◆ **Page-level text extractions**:
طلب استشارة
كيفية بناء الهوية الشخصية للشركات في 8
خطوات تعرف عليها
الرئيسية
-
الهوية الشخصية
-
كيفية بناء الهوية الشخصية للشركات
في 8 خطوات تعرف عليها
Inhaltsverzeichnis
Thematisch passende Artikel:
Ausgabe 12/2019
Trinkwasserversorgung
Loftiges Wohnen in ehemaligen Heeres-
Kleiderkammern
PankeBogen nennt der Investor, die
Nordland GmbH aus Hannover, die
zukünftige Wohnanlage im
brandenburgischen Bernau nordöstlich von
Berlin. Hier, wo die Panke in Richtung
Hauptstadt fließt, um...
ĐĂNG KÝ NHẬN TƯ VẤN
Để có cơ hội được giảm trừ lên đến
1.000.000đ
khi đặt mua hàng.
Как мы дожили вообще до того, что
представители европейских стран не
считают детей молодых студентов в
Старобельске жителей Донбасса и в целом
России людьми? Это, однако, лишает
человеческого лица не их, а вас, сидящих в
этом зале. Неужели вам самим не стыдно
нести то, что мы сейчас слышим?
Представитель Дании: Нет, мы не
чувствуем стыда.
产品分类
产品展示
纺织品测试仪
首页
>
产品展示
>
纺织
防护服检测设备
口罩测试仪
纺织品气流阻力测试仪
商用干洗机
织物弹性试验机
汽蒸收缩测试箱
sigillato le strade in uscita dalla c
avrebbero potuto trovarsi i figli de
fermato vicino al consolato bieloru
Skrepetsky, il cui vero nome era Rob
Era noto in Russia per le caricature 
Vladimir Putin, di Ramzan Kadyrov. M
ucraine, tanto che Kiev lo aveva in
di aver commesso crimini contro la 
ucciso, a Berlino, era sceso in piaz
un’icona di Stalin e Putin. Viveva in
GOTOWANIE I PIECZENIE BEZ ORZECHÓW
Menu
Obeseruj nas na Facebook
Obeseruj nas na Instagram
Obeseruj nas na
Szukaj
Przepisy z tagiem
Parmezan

◆ **WHAT YOU WILL DO**: Produce an exact copy of each line from the one holding "ucraine, tanto che Kiev lo aveva in" through the last line of the records, both included, and nothing more.

◆ **REPLY**:
ucraine, tanto che Kiev lo aveva in
di aver commesso crimini contro la 
ucciso, a Berlino, era sceso in piaz
un’icona di Stalin e Putin. Viveva in
GOTOWANIE I PIECZENIE BEZ ORZECHÓW
Menu
Obeseruj nas na Facebook
Obeseruj nas na Instagram
Obeseruj nas na
Szukaj
Przepisy z tagiem
Parmezan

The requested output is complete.